Patients with psoriasis may not effectively portray the true burden of their disease with their physicians. They may be unaware that some symptoms (for example joint pain and fatigue) may be associated with their psoriasis. Patients should be regularly screened for metabolic disorders by measuring serum fasting glucose, lipids, creatinine, liver enzymes, blood pressure, and body mass index. From the physician’s perspective, understanding the patient in the context of these comorbidities is very important to ensure that treatment is tailored to be safe and meet individual patient needs.

Optimizing patients’ care also means using appropriate treatments when needed. Recent studies found that a significant proportion of patients with psoriasis are not receiving treatment at all, or they are undertreated.1 Most physicians still use a conservative approach in psoriasis treatment that can result in a delay for patients with severe psoriasis to achieve clearance. Therefore, patients are often dissatisfied with current treatment. Currently there is an ongoing debate among dermatologists whether an early treatment may modulate the future course of psoriasis.2

Several elements should be considered when selecting a treatment for psoriasis, including disease-, patient- and treatment-related factors. Comorbidity consideration in treatment decision is crucial. Treatment choice should be personalized according to the individual profile of the patient.

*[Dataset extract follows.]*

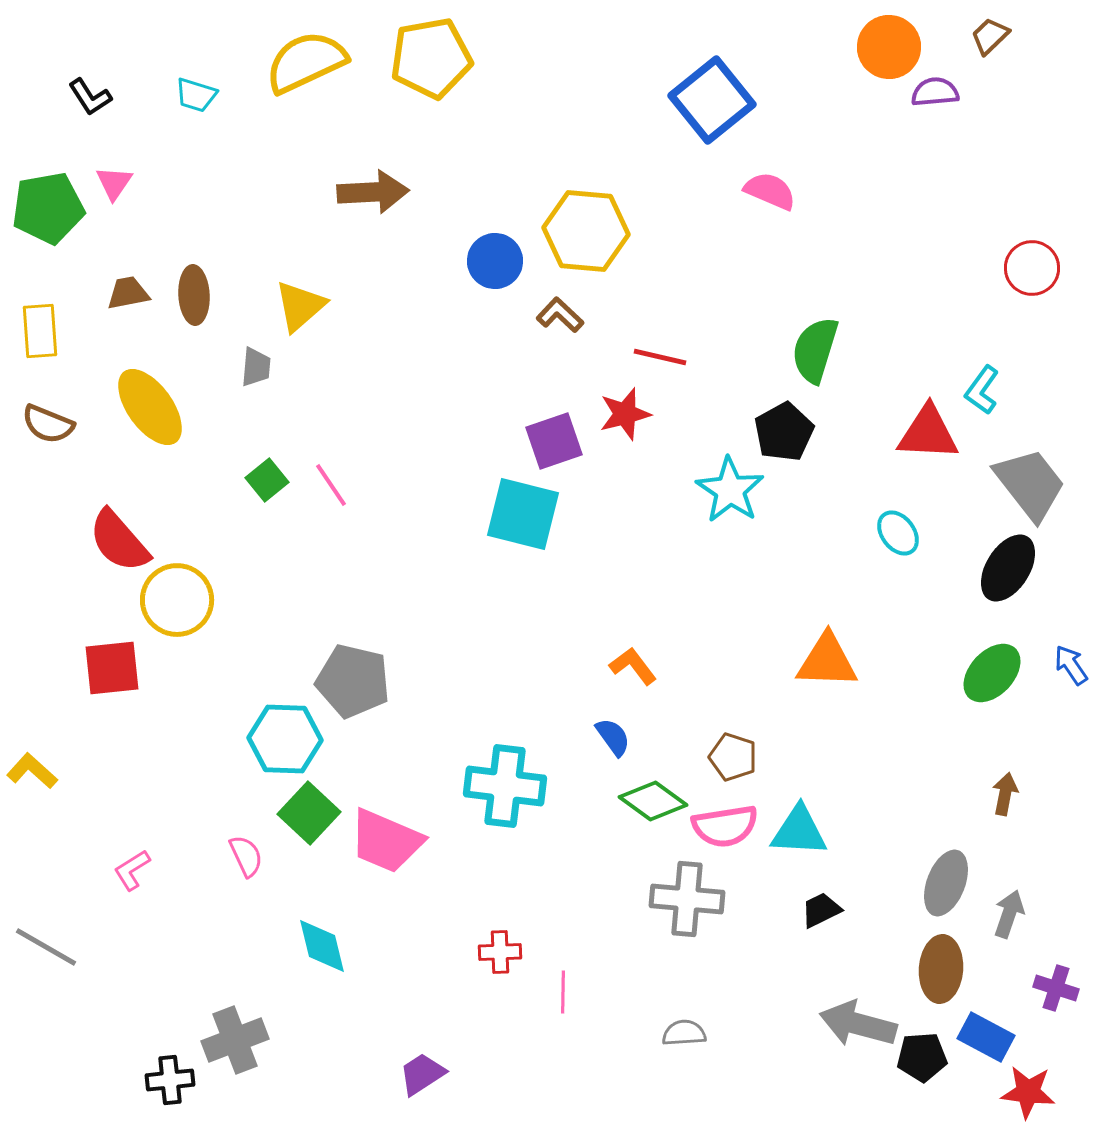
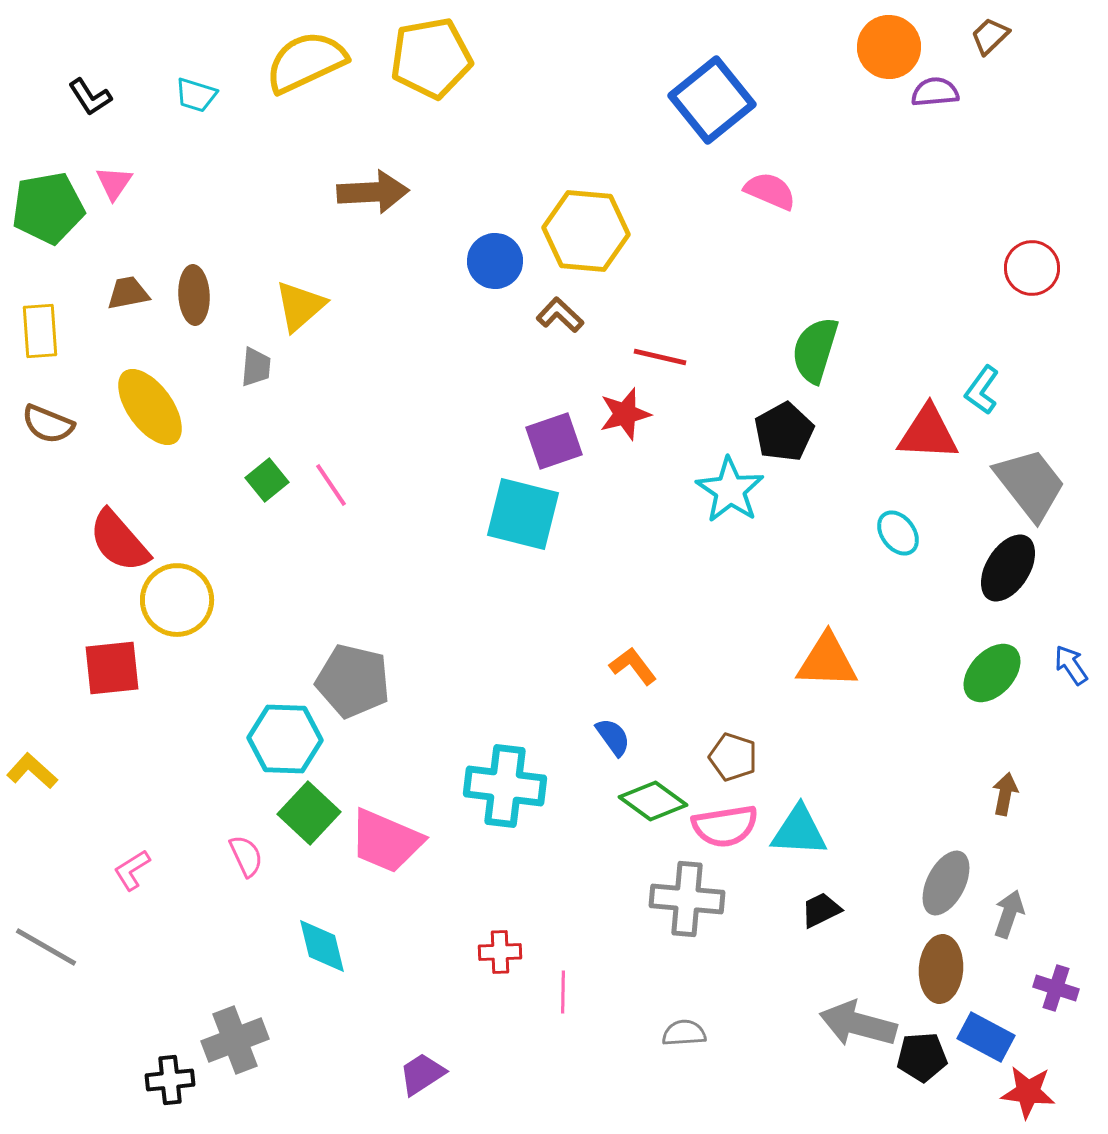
gray ellipse at (946, 883): rotated 6 degrees clockwise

From the patient’s perspective, understanding of the course of psoriasis, potential for comorbidities, and benefits and potential side effects of therapy is important for them to be able to take an informed role in treatment decisions. Patients should be encouraged to monitor and report any changes in their health to their physician to help optimize care and treatment follow-up.

I believe that nonpharmacological interventions are relevant for long-term improved care of psoriatic patients. Psoriatic patients with comorbidities should be encouraged to address and work to correct their unhealthy life style and modifiable risk factors, because this could positively affect the course of their psoriasis. Hypo-caloric diet inducing a moderate weight loss (ie, 5% to 10% of body weight) can increase the responsiveness of obese patients to any systemic treatments. Smoking has been associated with increased disease severity and less response to certain treatments. Regular physical activity may lower the risk of incident psoriasis, with a beneficial effect on the natural course of the disease, influencing the severity as well as metabolic comorbidities.

In conclusion, optimizing care for patients’ moderate-to-severe psoriasis means providing a multidimensional approach that implements preventive and early therapeutic measures personalized according to an individual patient’s needs.


  1. Lebwohl MG, Bachelez H, Barker J, et al. Patient perspectives in the management of psoriasis: results from the population-based Multinational Assessment of Psoriasis and Psoriatic Arthritis Survey. J Am Acad Dermatol.#2014;70(5):871-881.
  2. Mrowietz U, Steinz KGerdes S. Psoriasis: to treat or to manage?. Exp Dermatol. 2014;23:10705-9.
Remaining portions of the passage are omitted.